In some jurisdictions, the promotion or idealisation of drug use may be considered illegal…There is an additional concern that, given the nature of psychedelic care services, care givers may be accused of aiding and abetting in the use and consumption of illegal substances. Although this would generally be contrary to the good faith nature of such services, individual care givers should be cautious about their own interactions with participants to ensure that they are not seen to be participating in the commission of illegal acts.
…responsible psychotherapists will decline to provide that care because they understand that doing so risks their exposure to the charge of aiding and abetting the client’s possession of a controlled substance, even though that therapist plays no role in providing the substance.
TheraPsil, “Our Reasoning”
Can a doctor or psychologist discuss treatment of a patient with an illegal psychedelic? What role, if any, can a doctor play if a patient is determined to use an illegal psychedelic for its physical and/or mental healing properties? The answer to the first question is easy.

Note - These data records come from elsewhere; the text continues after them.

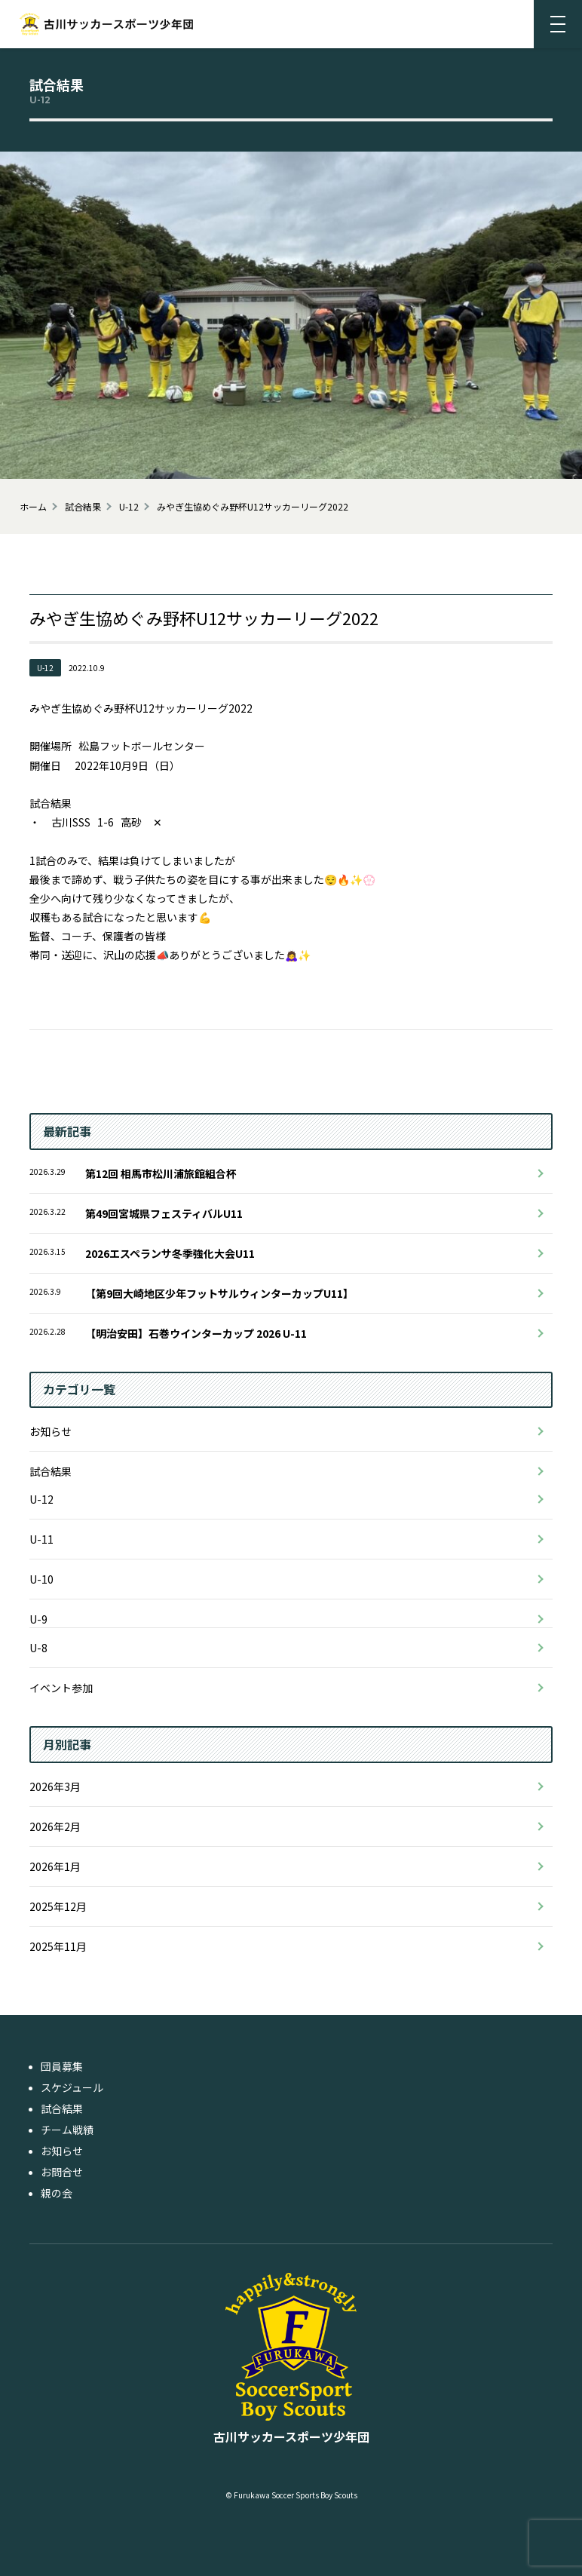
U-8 (38, 1647)
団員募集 (62, 2066)
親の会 (56, 2192)
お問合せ (62, 2171)
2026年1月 (55, 1866)
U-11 (41, 1539)
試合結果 (50, 1471)
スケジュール (72, 2087)
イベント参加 (61, 1687)
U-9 (38, 1619)
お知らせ (50, 1431)
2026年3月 (55, 1786)
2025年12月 (58, 1906)
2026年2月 (55, 1826)
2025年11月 (58, 1946)
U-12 (41, 1499)
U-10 (41, 1579)
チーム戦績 (67, 2129)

Discussing of the healing potentials of a legal or illegal psychedelic substance with a patient is protected by the First Amendment….
If a patient decides to avail him or herself to a psychedelic in an attempt at physical or mental healing, the medical professional must be careful with respect to his or her role….

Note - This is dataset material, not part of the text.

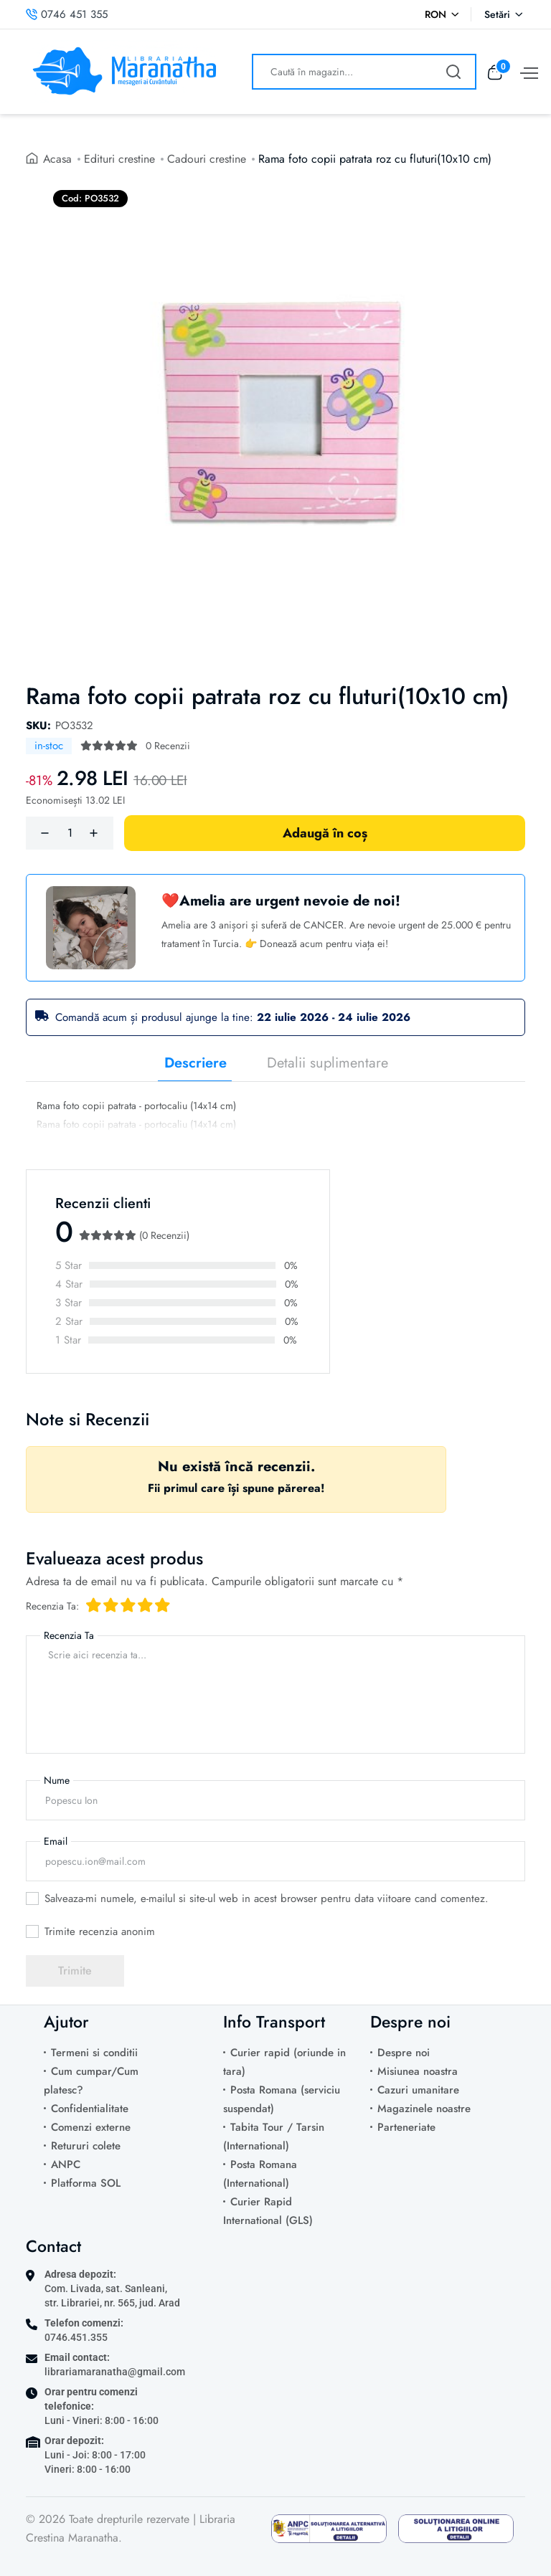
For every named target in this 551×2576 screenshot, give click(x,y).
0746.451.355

What is the potential criminal liability, as opposed to civil liability, of a medical professional who is present when a patient self-medicates with a Schedule I medication? As should be clear from the discussion above, a doctor commits a crime if he or she procures an outlawed psychedelic for a patient, stores an outlawed psychedelic, or gives an outlawed psychedelic to a patient. But, beyond such a clear violation of the law, criminal liability for a doctor falls into a gray area. For example, imagine a patient who arrives at a psychologist’s office for a therapy session and ingests a psychedelic prior to entering the office. An isolated incident of this sort presents little worry of criminal liability for the psychologist. The psychologist would be ill-advised, however, to build an entire practice around such a scenario, or to promote such services.
Richard Glen Borre, “Psychedelic Medicine And The Law“
The Ninth Circuit Court of Appeals held that the federal government could not punish, or threaten to punish, a doctor merely for telling a patient that his or her use of marijuana for medical use is proper. However, because it remains illegal for a doctor to “aid and abet” a patient to obtain marijuana or conspire with him or her to do so, the court drew the line between protected First Amendment speech and prohibited conduct as follows — A physician may discuss the pros and cons of medical marijuana with his or her patient, and issue a written or oral recommendation to use marijuana within a bona fide doctor-patient relationship without fear of legal reprisal. And this is so, regardless of whether s/he anticipates that the patient will, in turn, use this recommendation to obtain marijuana in violation of federal law. On the other hand, the physician may not actually prescribe or dispense marijuana to a patient, or recommend it with the specific intent that the patient will use the recommendation like a prescription to obtain marijuana. There have been no such criminal or administrative proceedings against doctors to date.
Scene Z: A Client Requests that the Clinician Provide Psychotherapy in a Session in which the Client has Ingested a Psychedelic…
In Scene Z the risk of aiding or abetting stems not only from what counselors might say, but from their very availability to conduct psychedelic therapy. I contend, however, that under certain defined circumstances involving desperation and dire need, a therapist in Scene Z may be legally and ethically justified in providing psychedelic-assisted psychotherapy. I support this with a Charter-based line of defense, which does not shield a clinician from initial prosecution, but offers the likelihood of exoneration on appeal. A far more desirable alternative, however, is that the therapist use the Charter-based arguments in a proactive court case before rendering the psychedelic psychotherapy service rather than waiting until after he/she has rendered the service and is charged as a criminal defendant for aiding and abetting possession of a psychedelic.